Two of Mr Zaidi's other brothers were also severely injured in the attack but Ms Khan has been told they are now in a stable condition.

"Two attackers on a motorbike opened indiscriminate fire on the participants coming for the gathering," senior police official Tayyab Muqaddas Haider told AFP. The attackers fled the scene after the assault, he added.
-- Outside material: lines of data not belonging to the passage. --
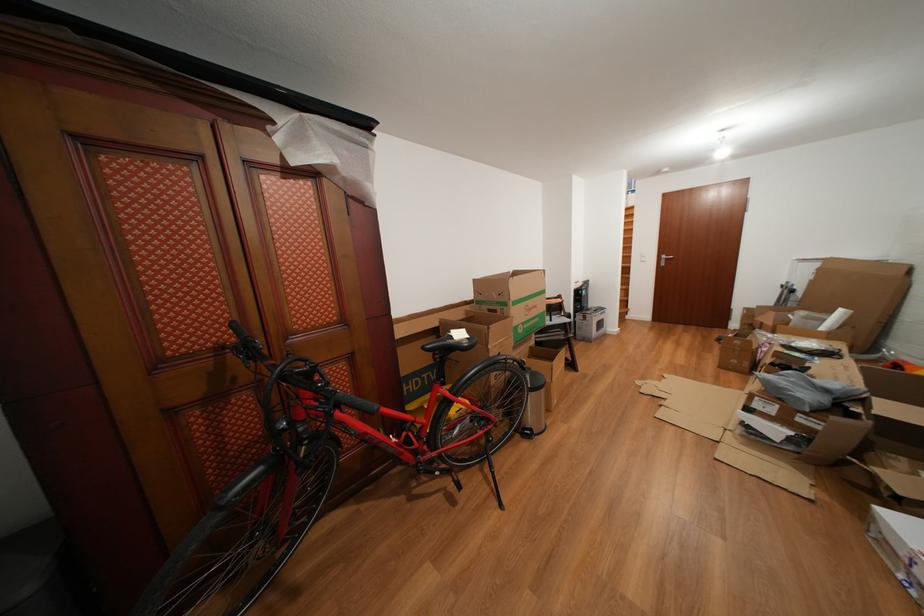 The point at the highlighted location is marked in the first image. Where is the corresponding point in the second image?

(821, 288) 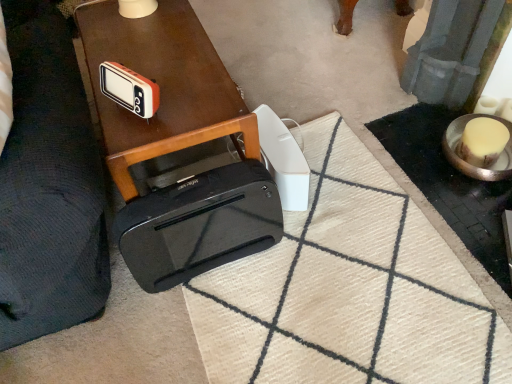 Question: From a real-world perspective, is white plastic remote control at center, positioned as the first gadget in back-to-front order, below shiny brown table at center?

Choices:
 (A) no
 (B) yes

Answer: (B)

Question: Can you confirm if white plastic remote control at center, acting as the 1th gadget starting from the right, is positioned to the right of shiny brown table at center?

Choices:
 (A) yes
 (B) no

Answer: (A)

Question: Is the depth of white plastic remote control at center, which is the 2th gadget from left to right, greater than that of shiny brown table at center?

Choices:
 (A) no
 (B) yes

Answer: (B)

Question: Is the depth of white plastic remote control at center, positioned as the first gadget in back-to-front order, less than that of shiny brown table at center?

Choices:
 (A) yes
 (B) no

Answer: (B)

Question: Are white plastic remote control at center, positioned as the first gadget in back-to-front order, and shiny brown table at center far apart?

Choices:
 (A) no
 (B) yes

Answer: (A)

Question: Considering the positions of white plastic remote control at center, positioned as the second gadget in front-to-back order, and shiny brown table at center in the image, is white plastic remote control at center, positioned as the second gadget in front-to-back order, bigger or smaller than shiny brown table at center?

Choices:
 (A) big
 (B) small

Answer: (B)

Question: From a real-world perspective, relative to shiny brown table at center, is white plastic remote control at center, positioned as the first gadget in back-to-front order, vertically above or below?

Choices:
 (A) below
 (B) above

Answer: (A)

Question: From the image's perspective, is white plastic remote control at center, acting as the 1th gadget starting from the right, above or below shiny brown table at center?

Choices:
 (A) above
 (B) below

Answer: (B)

Question: Considering the positions of white plastic remote control at center, positioned as the second gadget in front-to-back order, and shiny brown table at center in the image, is white plastic remote control at center, positioned as the second gadget in front-to-back order, taller or shorter than shiny brown table at center?

Choices:
 (A) short
 (B) tall

Answer: (A)

Question: From a real-world perspective, is shiny brown table at center above or below white plastic remote control at center, acting as the 1th gadget starting from the right?

Choices:
 (A) above
 (B) below

Answer: (A)

Question: Would you say shiny brown table at center is inside or outside white plastic remote control at center, which is the 2th gadget from left to right?

Choices:
 (A) outside
 (B) inside

Answer: (A)

Question: Looking at their shapes, would you say shiny brown table at center is wider or thinner than white plastic remote control at center, positioned as the first gadget in back-to-front order?

Choices:
 (A) thin
 (B) wide

Answer: (B)

Question: Based on their sizes in the image, would you say shiny brown table at center is bigger or smaller than white plastic remote control at center, which is the 2th gadget from left to right?

Choices:
 (A) small
 (B) big

Answer: (B)

Question: In terms of width, does orange plastic radio at upper left, placed as the second gadget when sorted from right to left, look wider or thinner when compared to shiny brown table at center?

Choices:
 (A) wide
 (B) thin

Answer: (B)

Question: From the image's perspective, relative to shiny brown table at center, is orange plastic radio at upper left, placed as the second gadget when sorted from right to left, above or below?

Choices:
 (A) above
 (B) below

Answer: (B) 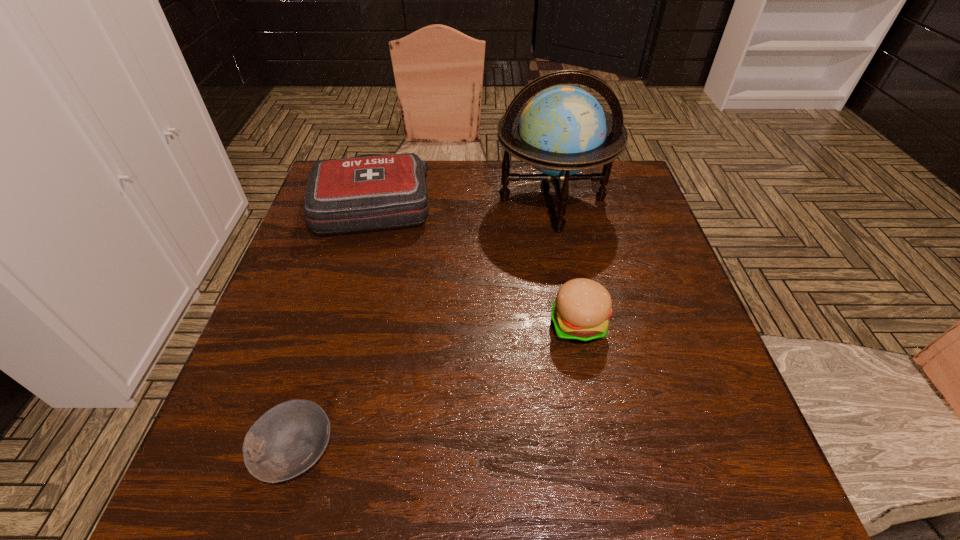 Image resolution: width=960 pixels, height=540 pixels. I want to click on globe, so click(563, 130).

Locate an element on the screen. the first-aid kit is located at coordinates 373,191.

Where is `hamburger`? This screenshot has height=540, width=960. hamburger is located at coordinates (580, 313).

At what (x,y) coordinates should I click in order to perform the action: click on the nearest object. Please return your answer as a coordinate pair (x, y). Looking at the image, I should click on (288, 439).

You are a GUI agent. You are given a task and a screenshot of the screen. Output one action in this format:
    pyautogui.click(x=<x>, y=<y>)
    Task: Click on the shortest object
    This screenshot has width=960, height=540.
    Given the screenshot: What is the action you would take?
    pyautogui.click(x=288, y=439)

Identify the location of vacant area situated on the surface of the tallest object. The height and width of the screenshot is (540, 960). (578, 335).

You are a GUI agent. You are given a task and a screenshot of the screen. Output one action in this format:
    pyautogui.click(x=<x>, y=<y>)
    Task: Click on the vacant area situated on the right of the first-aid kit
    
    Given the screenshot: What is the action you would take?
    pyautogui.click(x=476, y=203)

Find the location of a particular element. The height and width of the screenshot is (540, 960). vacant area located 0.190m on the front of the third farthest object is located at coordinates (600, 438).

Find the location of `free space located on the right of the shortest object`. free space located on the right of the shortest object is located at coordinates (561, 451).

Locate an element on the screen. Image resolution: width=960 pixels, height=540 pixels. globe that is at the far edge is located at coordinates (563, 130). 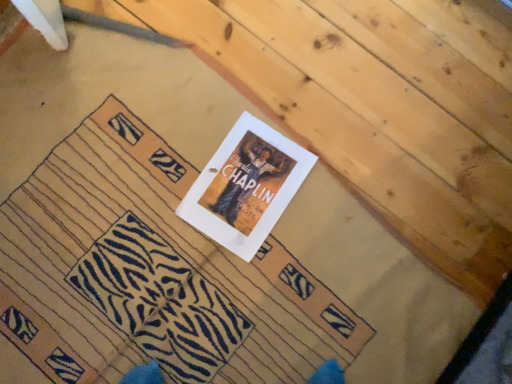 The height and width of the screenshot is (384, 512). I want to click on unoccupied space behind white paper at center, so click(229, 140). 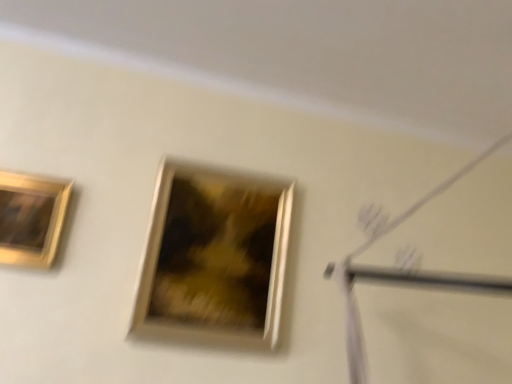 Question: From the image's perspective, is gold metallic picture frame at center, arranged as the second picture frame when viewed from the left, beneath gold metallic picture frame at upper left, which is the 1th picture frame in left-to-right order?

Choices:
 (A) no
 (B) yes

Answer: (B)

Question: Does gold metallic picture frame at center, arranged as the first picture frame when viewed from the right, have a lesser width compared to gold metallic picture frame at upper left, which is counted as the second picture frame, starting from the right?

Choices:
 (A) yes
 (B) no

Answer: (B)

Question: From a real-world perspective, is gold metallic picture frame at center, arranged as the second picture frame when viewed from the left, beneath gold metallic picture frame at upper left, which is the 1th picture frame in left-to-right order?

Choices:
 (A) no
 (B) yes

Answer: (B)

Question: Is gold metallic picture frame at center, arranged as the second picture frame when viewed from the left, aimed at gold metallic picture frame at upper left, which is the 1th picture frame in left-to-right order?

Choices:
 (A) no
 (B) yes

Answer: (A)

Question: Does gold metallic picture frame at center, arranged as the first picture frame when viewed from the right, have a greater width compared to gold metallic picture frame at upper left, which is counted as the second picture frame, starting from the right?

Choices:
 (A) no
 (B) yes

Answer: (B)

Question: Considering the relative sizes of gold metallic picture frame at center, arranged as the second picture frame when viewed from the left, and gold metallic picture frame at upper left, which is the 1th picture frame in left-to-right order, in the image provided, is gold metallic picture frame at center, arranged as the second picture frame when viewed from the left, taller than gold metallic picture frame at upper left, which is the 1th picture frame in left-to-right order,?

Choices:
 (A) no
 (B) yes

Answer: (B)

Question: Does gold metallic picture frame at upper left, which is counted as the second picture frame, starting from the right, have a larger size compared to gold metallic picture frame at center, arranged as the first picture frame when viewed from the right?

Choices:
 (A) no
 (B) yes

Answer: (A)

Question: Is gold metallic picture frame at upper left, which is counted as the second picture frame, starting from the right, wider than gold metallic picture frame at center, arranged as the second picture frame when viewed from the left?

Choices:
 (A) no
 (B) yes

Answer: (A)

Question: Is gold metallic picture frame at upper left, which is the 1th picture frame in left-to-right order, completely or partially outside of gold metallic picture frame at center, arranged as the second picture frame when viewed from the left?

Choices:
 (A) yes
 (B) no

Answer: (A)

Question: Does gold metallic picture frame at upper left, which is the 1th picture frame in left-to-right order, contain gold metallic picture frame at center, arranged as the second picture frame when viewed from the left?

Choices:
 (A) yes
 (B) no

Answer: (B)

Question: Are gold metallic picture frame at upper left, which is counted as the second picture frame, starting from the right, and gold metallic picture frame at center, arranged as the second picture frame when viewed from the left, far apart?

Choices:
 (A) no
 (B) yes

Answer: (A)

Question: Is gold metallic picture frame at upper left, which is the 1th picture frame in left-to-right order, in front of gold metallic picture frame at center, arranged as the first picture frame when viewed from the right?

Choices:
 (A) no
 (B) yes

Answer: (B)

Question: Considering the positions of point (25, 253) and point (221, 314), is point (25, 253) closer or farther from the camera than point (221, 314)?

Choices:
 (A) closer
 (B) farther

Answer: (A)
Ms Khan, who is a Sunni Muslim, said the prayer meeting had been specifically targeted in a sectarian attack.

"I think they're just targeting every minority gathering," she said. "It's indiscriminate. It's a Shia gathering and therefore it was targeted."

The Saudi-funded Salafi militant organisation Lashkar-i-Jhangvi al-Alami claimed responsibility for the attack.

“A group of outlawed Lashkar-i-Jhangvi has been active in the city and the threat will persist until their arrest,” Karachi police chief Mushtaq Mahar said.

Mr Zaidi had travelled to Karachi to prepare for another of his son's wedding next summer. He was due to return to the UK on 7 November.

Ms Khan described her father-in-law, who worked at Habib Bank AG Zurich before retiring around a year ago, as "peaceful, highly intelligent and well loved in the community".

"He always had advice for people and support. He was full of compassion and love for everyone around him. At the moment I know there are people around the world thinking about him."

She said his brothers were similar, adding that "they were a very open minded, tolerant family".

She said she hoped reports of the attack would draw attention to sectarian killings. "I often saw these reports and you never think it will happen to you. It's made me realise how destructive these kind of attacks are and how they must stop."

The Foreign and Commonwealth Office said they were not yet aware of the death of Mr Zaidi. FCO advice for tourists visiting Pakistan warns there is a high threat from terrorism, kidnap and sectarian attack throughout the country.

Sectarian violence, in particular by Salafi/Wahhabi hardliners against Shia Muslims — who make up roughly 20 per cent of Pakistan's 200 million people — has claimed thousands of lives in the country over the last decade.

Lashkar-e-Jhangvi (LJ)

The Lashkar-e-Jhangvi (LJ), whose roots are in the heartland Punjab province, has a history of carrying out sectarian attacks across the Pakistan especially in Baluchistan, particularly against the Shia Muslims. They have killed hundreds of Shia Muslims in the silence of the government and media.

The Lashkar-e-Jhangvi (LJ) was founded in 1996 as a militant offshoot of Sipah-i-Sahaba Pakistan, a Deobandi and anti-Shia group that emerged in the mid-1980s in reaction to class-based conflict and the domestic Pakistani Shia revival. LJ seeks to transform Pakistan into a Deobandi-dominated Salafi/Nasbi state, and primarily targets Shia and other religious minorities, according to National Counter Terrorism Centre of the US Government.

Terrorist groups like Lashkar-e-Jhangvi consider not only the Shias but also Pakistani Sunnis, who venerate shrines of Sufi mystics, as infidels deserving death. In the summer of 2011, Jhangvi sent an open letter to the Shia community in Quetta, the capital of Pakistan’s Balochistan province and home to around six hundred thousand Shia Muslims. The letter, written in Urdu and signed by the commander of Jhangvi, read:

    All Shias are worthy of killing. We will rid Pakistan of [this] unclean people. Pakistan means land of the pure, and the Shias have no right to be here…

    …We will make Pakistan their graveyard—their houses will be destroyed by bombs and suicide bombers.